'Open Source Registries Don't Have Enough Money To Implement Basic Security'
Source: Slashdot
Background
Google and Microsoft contributed $5 million to launch Alpha‑Omega in 2022 — a Linux Foundation project aimed at securing the open source supply chain. Its co‑founder, Michael Winser, warned at FOSDEM that open source registries are in financial peril because they rely on non‑continuous funding from grants and donations. “The problem is they don’t have enough money to spend on the very security features that we all desperately need,” he said.
Cost Estimates for Running a Registry
In a follow‑up LinkedIn exchange, Winser estimated that operating a major registry the size of crates.io would cost $5 million to $8 million per year. Crates.io handles about 125 billion downloads a year. This estimate excludes substantial bandwidth and infrastructure donations, such as Fastly’s support for crates.io.
The growing cost of identifying malware also adds to the burden. From 2019 to January 2025, repositories detected 845,000 malware packages, the vast majority of which appeared on npm.
Bandwidth and Infrastructure
Some benevolent parties can cover bandwidth bills. For example, Python’s PyPI registry ships copies of its 700,000+ packages (amounting to 747 PB annually at a sustained rate of 189 Gbps) with bandwidth underwritten by Fastly. Without this support, the project would need to spend about $1.8 million per month.

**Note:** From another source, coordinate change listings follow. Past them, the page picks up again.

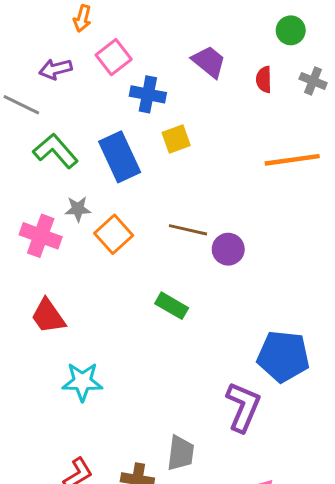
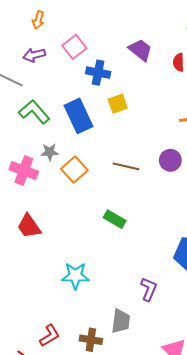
orange arrow: (82, 18) -> (38, 20), moved
purple circle: (228, 249) -> (170, 160), moved
cyan star: (82, 382) -> (75, 276), moved
purple L-shape: (243, 407) -> (149, 289), moved, size x0.7

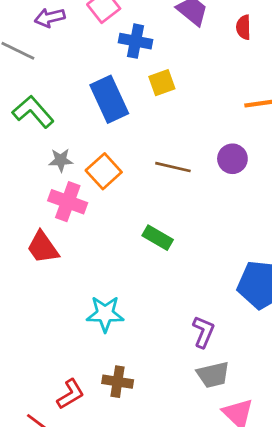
green L-shape: (34, 112) -> (33, 112), moved
gray star: (50, 152) -> (61, 160), moved
pink cross: (24, 171) -> (68, 202), moved
gray trapezoid: (121, 321) -> (213, 375), moved, turned 70
brown cross: (91, 340) -> (118, 382), moved

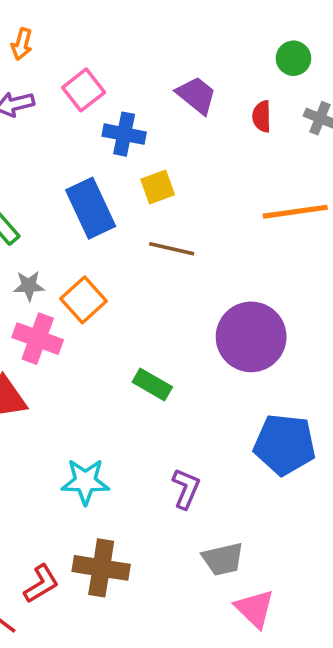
purple circle: (232, 159) -> (251, 337), moved, size x1.8
brown line: (173, 167) -> (172, 249), moved
purple L-shape: (203, 332) -> (186, 489), moved
brown cross: (118, 382) -> (101, 568), size x1.4

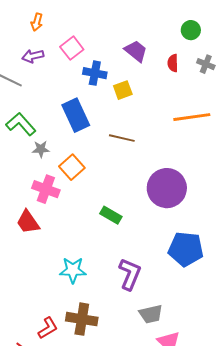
yellow square: (158, 187) -> (123, 90), moved
gray star: (29, 286) -> (41, 149), moved
purple L-shape: (186, 489) -> (130, 274), size x1.4

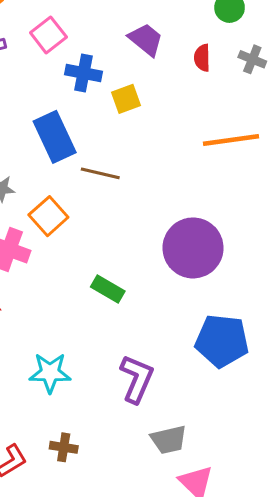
brown line: (122, 138) -> (100, 173), moved
brown cross: (82, 319) -> (64, 447), size x0.6

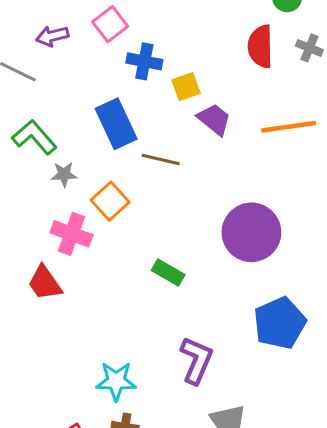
purple trapezoid: (146, 40) -> (214, 119), moved
red semicircle: (202, 58) -> (260, 46), size x1.6
blue pentagon: (222, 341) -> (280, 323), turned -30
cyan star: (50, 373) -> (116, 381), moved

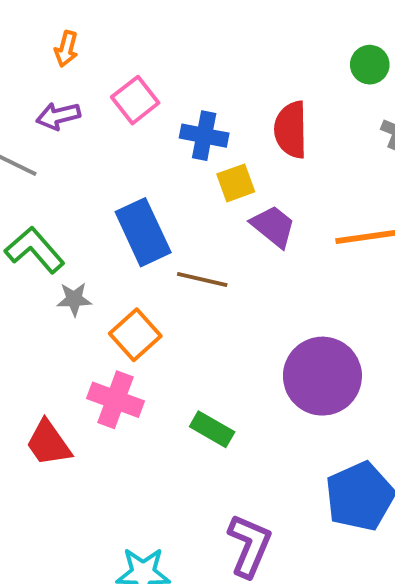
red semicircle: (260, 46) -> (291, 130), moved
blue cross: (144, 61) -> (204, 136), moved
pink cross: (71, 234) -> (115, 400), moved

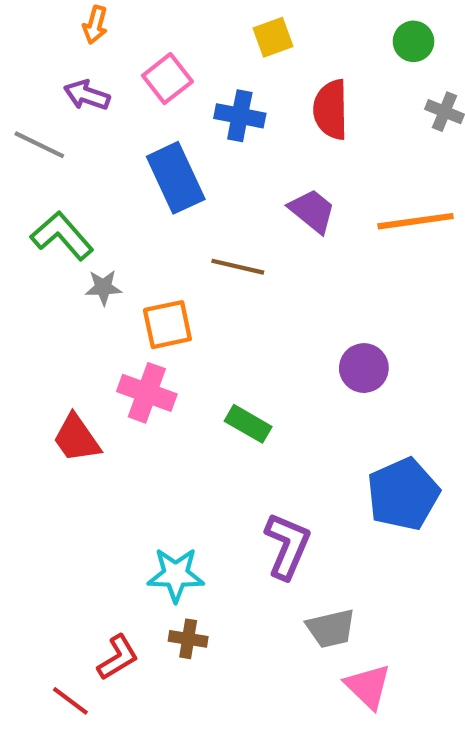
purple arrow: (58, 116) -> (87, 95), turned 33
yellow square: (236, 183) -> (273, 37), moved
blue rectangle: (143, 232) -> (176, 178), moved
orange square: (135, 335) -> (167, 325), turned 30
purple circle: (322, 376) -> (364, 368), size x0.6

Security Funding Challenges
Winser emphasized that the most concerning costs are not bandwidth or hosting, but the security features required to ensure the integrity of containers and packages. Alpha‑Omega underwrites a “distressingly” large amount of security work for registries. If Alpha‑Omega were to miss a funding round, many registries would be jeopardized.

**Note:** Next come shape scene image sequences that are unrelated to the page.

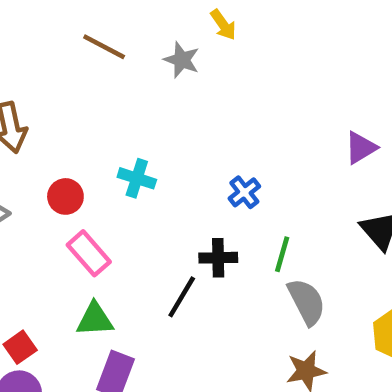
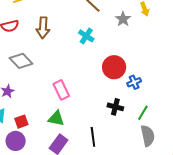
cyan cross: (137, 178) -> (86, 36), moved
red circle: (65, 196) -> (114, 67), moved, size x1.5
black line: (182, 297) -> (93, 137), moved, turned -54

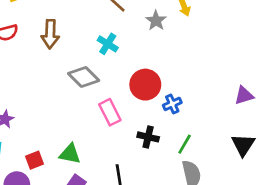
gray diamond: (21, 61) -> (84, 77), moved
pink rectangle: (61, 90) -> (110, 112), moved
red square: (21, 122) -> (35, 160), moved

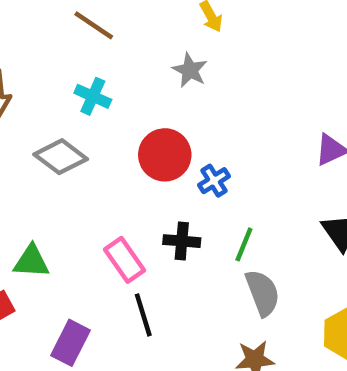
gray star: (156, 21) -> (190, 70), moved
pink rectangle: (110, 112) -> (124, 260), moved
green triangle: (70, 154) -> (31, 261), moved

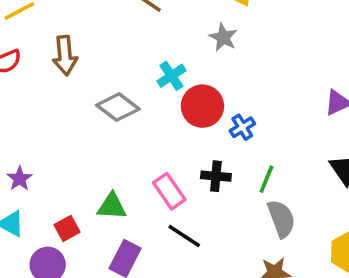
cyan cross: (93, 96) -> (171, 76), moved, turned 32
green triangle: (31, 261) -> (112, 206), moved
black line: (143, 315) -> (184, 236), turned -40

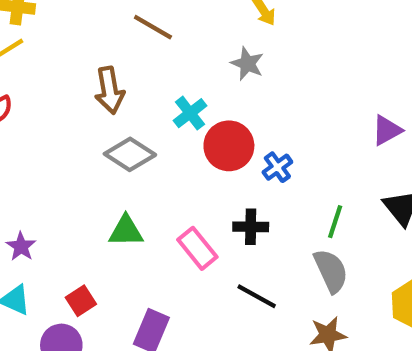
brown arrow: (65, 55) -> (110, 90), moved
green line: (266, 179) -> (335, 222), moved
green triangle: (112, 206) -> (126, 231), moved
black line: (184, 236) -> (257, 296), moved

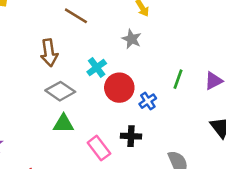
green line: (335, 222) -> (178, 79), moved
green triangle: (126, 231) -> (63, 124), moved

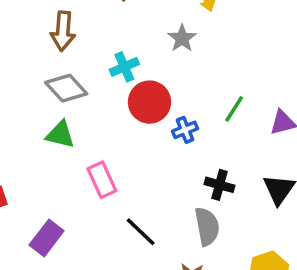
black cross: (131, 136) -> (220, 185), moved

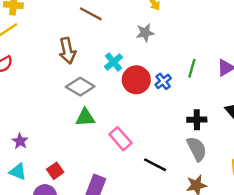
gray star: (182, 38) -> (145, 33), turned -30
blue cross: (185, 130) -> (163, 81), moved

Alpha‑Omega’s recipients include:
- Python Software Foundation
- Rust Foundation
- Eclipse Foundation
- OpenJS Foundation (Node.js and jQuery)
- Ruby Central
Donations and memberships help defray costs, and volunteers perform many tasks that would otherwise be expensive. However, Winser did not present a concrete solution, only suggesting that corporate decision‑makers need to treat paid registries as a normal operating expense rather than a donation from open source program offices.
Perspective
An anonymous Slashdot reader summed up the dilemma:
“Free beer is great. Securing the keg costs money!”